By the way, I think another example of those <object-or-value,
type, current-value> triples here is appropriate here. The variable
"ip" has type "int *":
ip: <object, int *, ptr from malloc>
The subscript operator [] is defined as:
ip[i] <=> (*(ip)+(i))
hence:
ip[3] <=> *(ip + 3)
Now we have:
ip + 3
which is:
<object, int *, ptr from malloc> + <value, int, 3>
Converting the object to its value is easy:
<value, int *, ptr from malloc> + <value, int, 3>
Next we have to look up the rules for adding an integer to a pointer.
The result is another pointer, in this case "3 objects away" from
the original one. The three objects are "int"s because the pointer
has type "pointer to int", so the sum is:
<value, int *, "3 ints away" from ptr from malloc>
The "*" indirection operator then takes the pointer and finds the
object:
<object, int, junk>
(well, initially junk anyway, until you stick something into it).

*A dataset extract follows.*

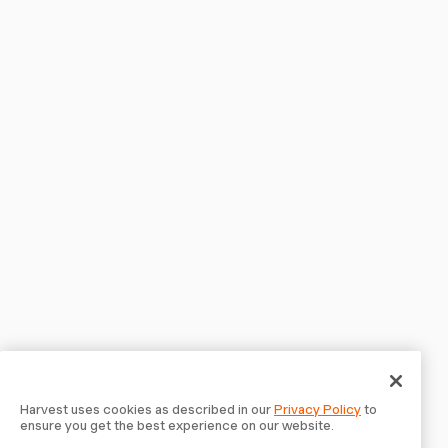
Harvest uses cookies as described in our
Privacy Policy
to
ensure you get the best experience on our website.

Well, I don't really have a whole lot to say here, except to again say
thank you for taking the trouble to reply in such detail. I feel I
understand the issues raised quite well now, thanks to your
postings. (I read this most recent posting carefully). Have you ever
considered becoming a professional expositor? :-)
Best regards, Faheem (now trying to learn about external and static variables).